Step-by-Step Example
Input:
banana Apple cherry 10 2 apple
Method: Alphabetical A-Z (case insensitive)
Output:
10 2 Apple apple banana cherry
For numeric sort: 2, 10, Apple, apple, banana, cherry (numbers first in ascending order, text alphabetically after).
Use Cases
- Alphabetize lists: Sort names, products, or tags into alphabetical order for reports and directories.
- Prioritize by length: Find the longest or shortest entries in a list — useful for URL slugs, titles, or tweet drafts.
- Numeric sorting: Sort numeric IDs, quantities, or prices when they're mixed into a text list.
- Reverse order: Flip the order of items quickly — e.g., reverse a timeline or playlist.
- Random shuffle: Shuffle lines to randomize quiz questions, playlists, or team rosters.
Assumptions and Limitations
- Numeric sort treats non-numeric lines as 0 (they cluster at the top/bottom of numeric sort).
- localeCompare uses your browser's default locale — sorting may differ slightly across locales for accented characters.

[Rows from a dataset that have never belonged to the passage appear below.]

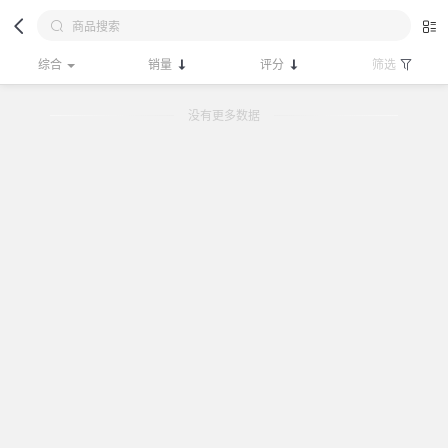
综合
销量
评分
筛选
没有更多数据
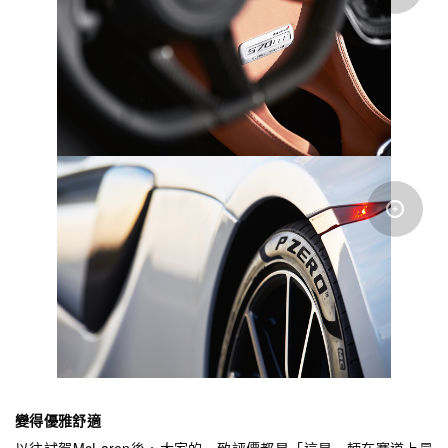
變得優雅舒適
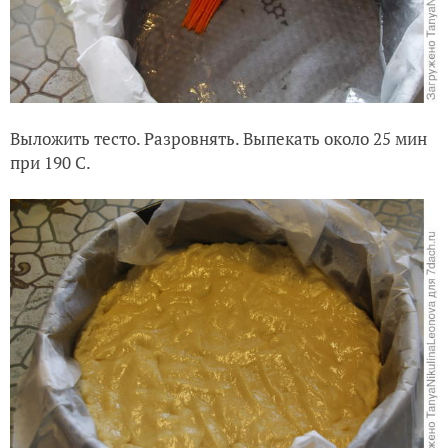
Выложить тесто. Разровнять. Выпекать около 25 мин
при 190 С.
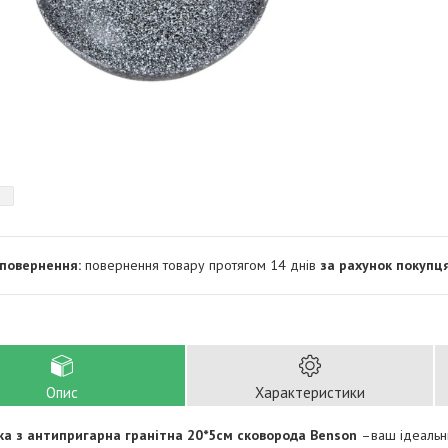
повернення товару протягом 14 днів
за рахунок покупц
Опис
Характеристики
ка з антипригарна гранітна 20*5см сковорода Benson
–ваш ідеальни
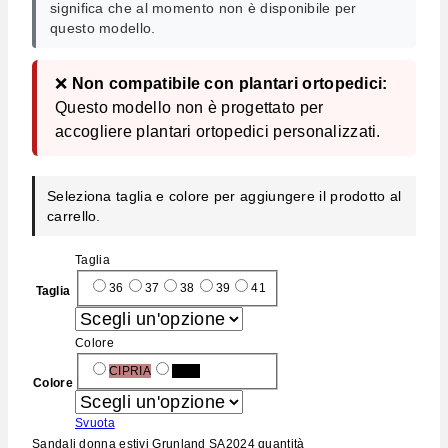
significa che al momento non è disponibile per
questo modello.
❌
Non compatibile con plantari ortopedici:
Questo modello non è progettato per
accogliere plantari ortopedici personalizzati.
Seleziona taglia e colore per aggiungere il prodotto al
carrello.
Taglia
36
37
38
39
41
Taglia
Colore
CIPRIA
Nero
Colore
Svuota
Sandali donna estivi Grunland SA2024 quantità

- Shuffle uses Math.random, which is pseudo-random, not cryptographic. For fair raffles, use a verifiable RNG.
- Stable sort is guaranteed in modern browsers, so equal keys preserve their relative input order.
Frequently Asked Questions
How does the alphabetical sort handle uppercase vs lowercase?
By default, the sort is case-insensitive — 'Apple' and 'apple' are grouped together. Enable 'Case sensitive sort' to put uppercase letters before lowercase in the output.
Why are my numbers sorting as '1, 10, 2, 20'?
That's alphabetical order. Use 'Numeric' sort to get the correct 1, 2, 10, 20 order. Alphabetical sort compares character by character — '1' comes before '2' but '10' comes between '1' and '2' because it starts with '1'.
What happens to empty lines?
By default, empty lines are removed before sorting. Uncheck 'Remove empty lines' to keep them — they'll sort to the top of alphabetical order since empty strings sort first.
Is the sort stable?
Yes. Modern JavaScript engines guarantee stable sort — when two lines compare equal, their relative input order is preserved. This matters when sorting by one key but wanting to retain another implicit order.
How does Unicode sorting work?
Case-insensitive sort uses localeCompare, which is Unicode-aware and handles accented characters (é sorts near e). Case-sensitive sort uses raw codepoint comparison, which may order accented characters differently.
Can I sort by something other than the whole line?
This tool sorts whole lines. For column-based sorting (like sorting CSV by a specific column), use a spreadsheet tool like Excel or Google Sheets.
How random is the shuffle?
It uses the Fisher-Yates shuffle with Math.random, which is unbiased and suitable for most casual use. For cryptographically random shuffles (e.g., lottery), use a tool built on crypto.getRandomValues.
Is my data saved?
No. All sorting runs entirely in your browser. Text never leaves your device and is not logged anywhere.
Sources and References
- MDN — Array.prototype.sort — JavaScript array sorting reference.
- MDN — String.prototype.localeCompare — Locale-aware string comparison.
- Wikipedia — Fisher-Yates Shuffle — The algorithm used for unbiased random shuffling.
- ECMAScript Specification — Sort — The official spec guaranteeing stable sort in modern engines.